Flinders University’s leadership in innovative medical technology has seen it win a major role to grow links between industry and researchers, under the Federal Government’s innovation agenda.

Minister for Industry, Innovation and Science, Christopher Pyne has announced Flinders will become one of two ‘nodes’ nationally of a new Medical Technologies and Pharmaceutical Growth Centre.

The MTPGC is part of the $225 million Industry Growth Centres Initiative. Growth Centres will work to unlock commercial opportunities and drive innovation by building links between businesses and industry organisations and the science and research sector.

The Growth Centre node at Flinders University will be co-located with the Medical Device Research Institute (MDRI) and Medical Device Partnering Program (MDPP) based at Flinders’ Tonsley campus, where it will work side-by-side with industry partners and other research groups. The Centre will be headquartered at The University of Sydney.

Professor Karen Reynolds, Director of the Medical Device Research Institute (MDRI) at Flinders University, said the announcement recognised Flinders’ strong standing and reputation in the medical technology space.

“We look forward to working with the Growth Centre to expand collaborative networks and focus research and development in areas of priority across Australia,” she said.

Flinders University Vice-Chancellor, Professor Colin Stirling, said the news was another ringing endorsement of Flinders’ leading role as a key innovator and driver of South Australia’s economic transformation.

“The news that Flinders’ world class medical devices researchers based at our innovation precinct at Tonsley have been chosen to help lead this national medical technologies and pharmaceuticals growth centre reinforces the reputation for excellence enjoyed by Professor Reynolds and her team,” he said.

“Through their work at the MDRI and MDPP, they have shown time and again that they have an outstanding ability to develop and support some of the best medical technology in the world from concept through to market.

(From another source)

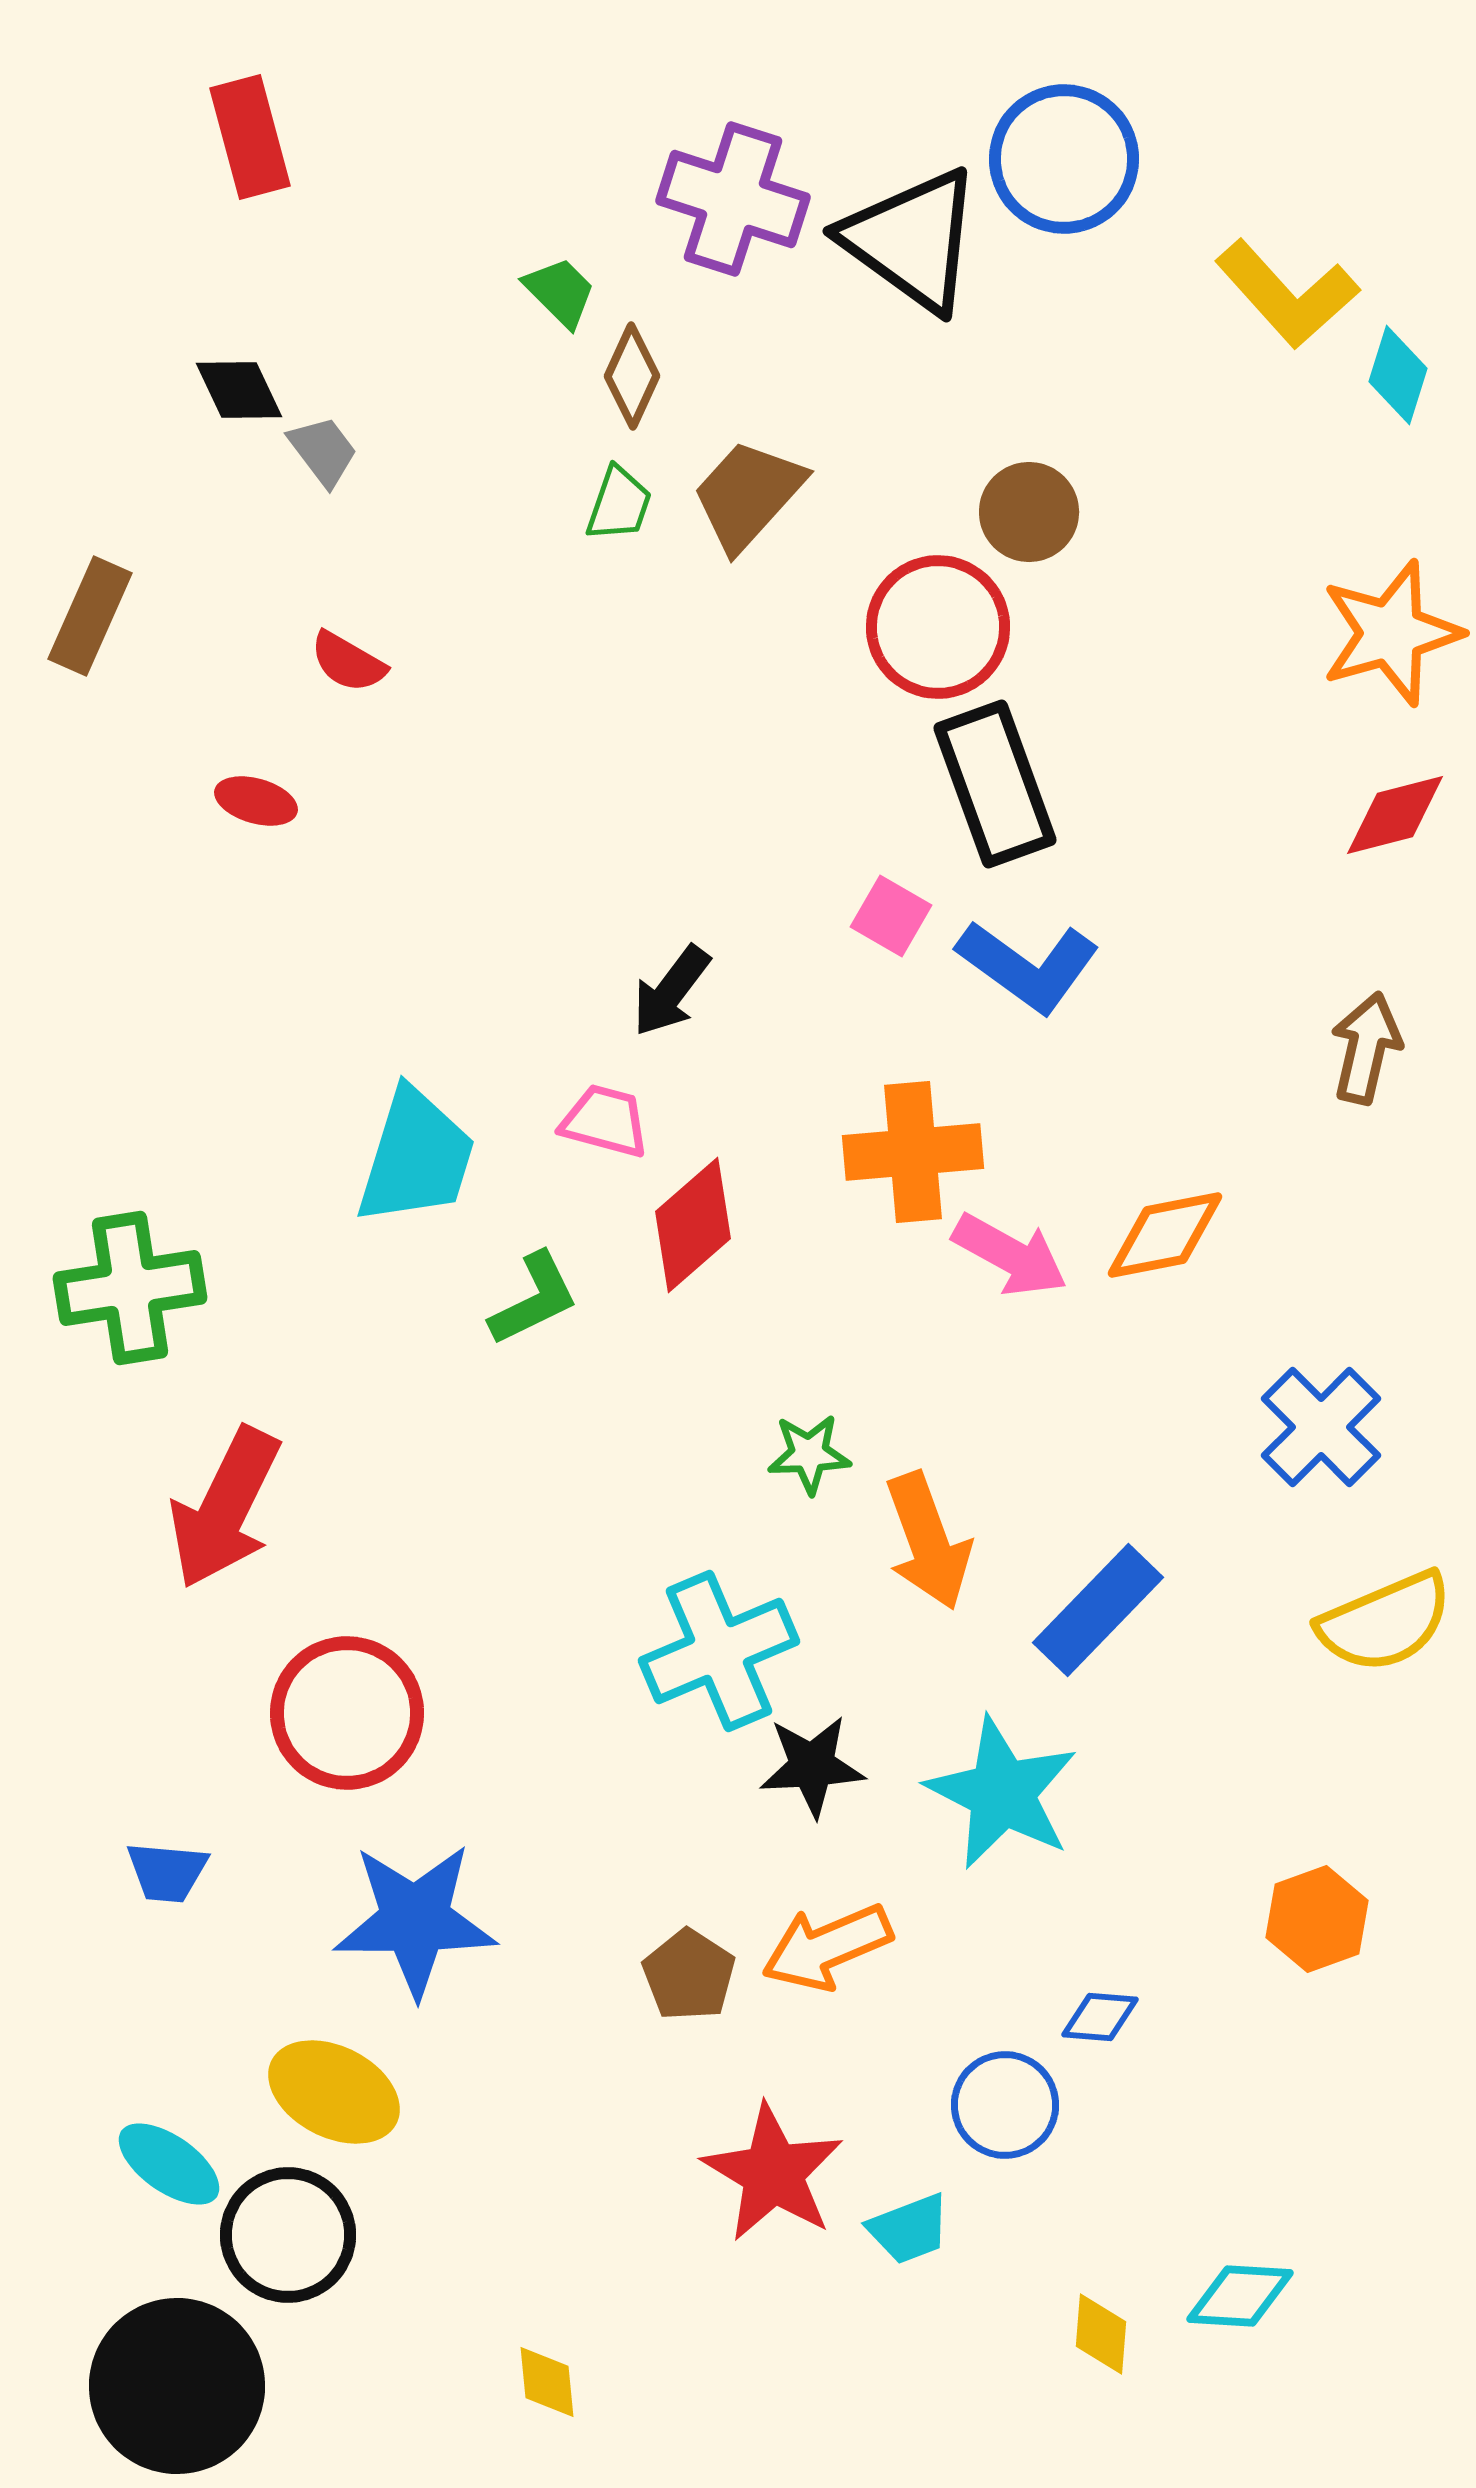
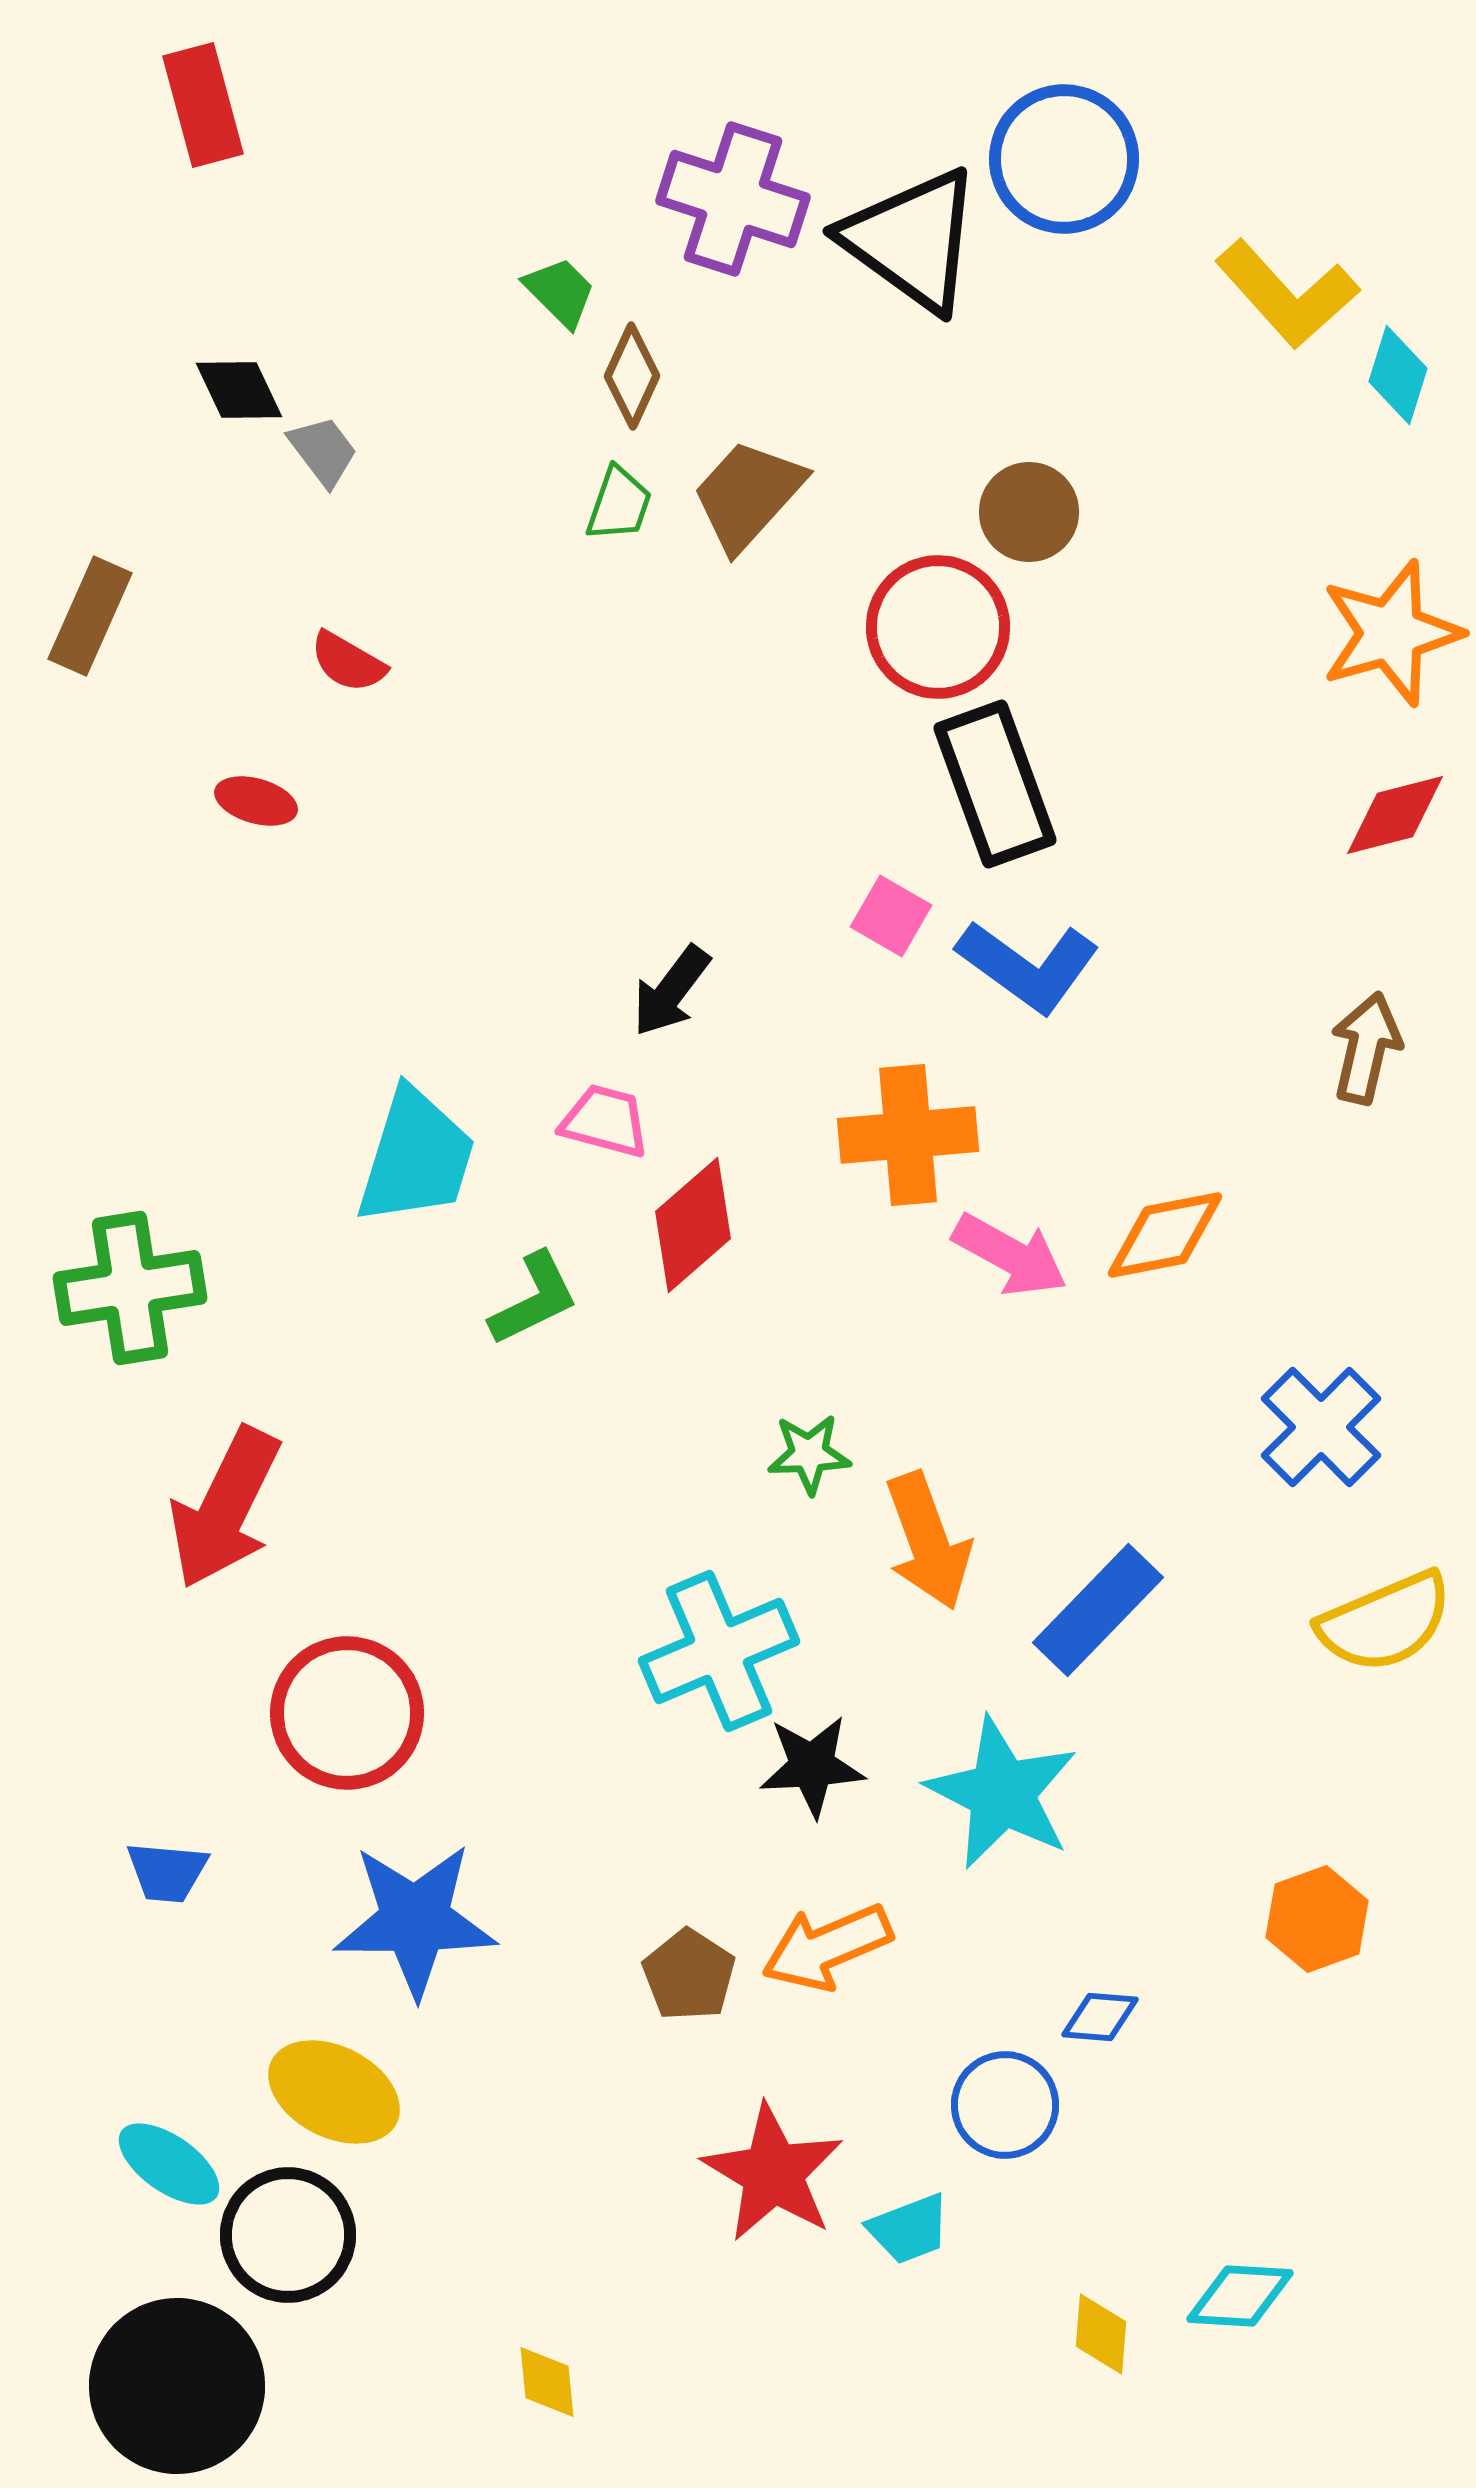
red rectangle at (250, 137): moved 47 px left, 32 px up
orange cross at (913, 1152): moved 5 px left, 17 px up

“This announcement recognizes that ability and demonstrates that the Australian Government considers Professor Reynolds and her team to be among the finest medical technology researchers in Australia.”

The Medical Technologies and Pharmaceuticals Growth Centre will focus on how to encourage collaboration and the commercialisation of new products, how to identify opportunities to reduce regulatory burden, and how to improve capabilities to enable engagement with international markets and global supply chains.

Dr Bronwyn Evans, Chair of the Medical Technologies and Pharmaceuticals Growth Centre, said a significant goal of the Industry Growth Centres will be to forge better links between industry and Australia’s world class researchers to maximise outcomes and return on investment.

“Australia is already successfully participating in this sector’s global value chains and this will position Australia even more strongly,” she said.

“Enabling digital technologies such as data analytics and cloud based application infrastructure will further enhance this capability.”

The Industry Growth Centre is a key component of the Australian Government’s Industry Innovation and Competitiveness Agenda.

Minister Pyne said the Centre, which will be headquartered at the University of Sydney and have another node at Monash University in Melbourne will create a “national footprint … within key universities across Australia”.

It comes hot on the heels of another major announcement by the Australian Government about the establishment of a new $250 million Biomedical Translation Fund to invest in promising biomedical discoveries and assist in their commercialisation.